What are the running times of each $T(n)$? Each one looks like the form of the Master Theorem, but only the second one actually applies. For example, if we take the first $T(n)$: $T(n)=5T(\frac{n}{2})+n\log n$ so $a = 5, b = 2, c = 1,$ and $k=1$, but $c \not = \log_2 5$, so we can't use the master theorem here. Similarly for the third recurrence.

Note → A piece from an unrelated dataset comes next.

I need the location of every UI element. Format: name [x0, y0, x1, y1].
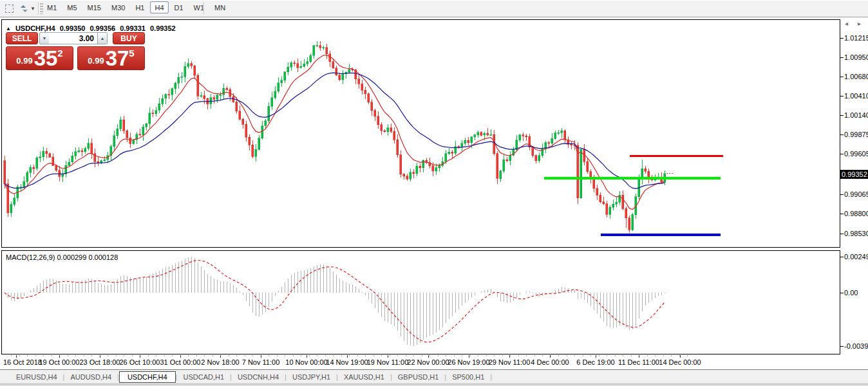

For the second recurrence I found that $T(n)=\Theta(n^2)$, but I need methods to quickly solve the other two in an exam-type setting.

Answer 1

Actually, we can apply the Master Theorem to each recurrence relation.

1. Note that $a = 5$, $b = 2$, and $f(n) = n \log n$. Now recall that $\log n = O(n^\delta)$ for any $\delta > 0$ and that: $$ \log_b a = \log_2 5 > \log_2 4 = 2 > 1 $$ Hence, $f(n) = O(n^{\log_b a - \epsilon})$ if $0 < \epsilon < \log_2 5 - 1$. Thus, by Case $1$ of the Master Theorem, it follows that $T(n) = \Theta(n^{\log_b a}) = \Theta(n^{\log_2 5})$.

2. Note that $a = 9$, $b = 3$, and $f(n) = n^2$. Now since $\log_b a = \log_3 9 = 2$, it follows that $f(n) = \Theta(n^{\log_b a})$. Thus, by Case $2$ of the Master Theorem, it follows that $T(n) = \Theta(n^{\log_b a}\log n) = \Theta(n^2\log n)$.

3. Note that $a = 2$, $b = 3/2$, and $f(n) = n^{3/2}$. Now since: $$ \log_b a = \log_{3/2} 2 = \log_{3/2} 4^{1/2} = \frac{1}{2} \log_{3/2}(32/8) > \frac{1}{2} \log_{3/2}(27/8) = \frac{3}{2} $$ it follows that $f(n) = O(n^{\log_b a - \epsilon})$ if $0 < \epsilon \leq \log_{3/2} 2 - 3/2$. Thus, by Case $1$ of the Master Theorem, it follows that $T(n) = \Theta(n^{\log_b a}) = \Theta(n^{\log_{3/2} 2})$.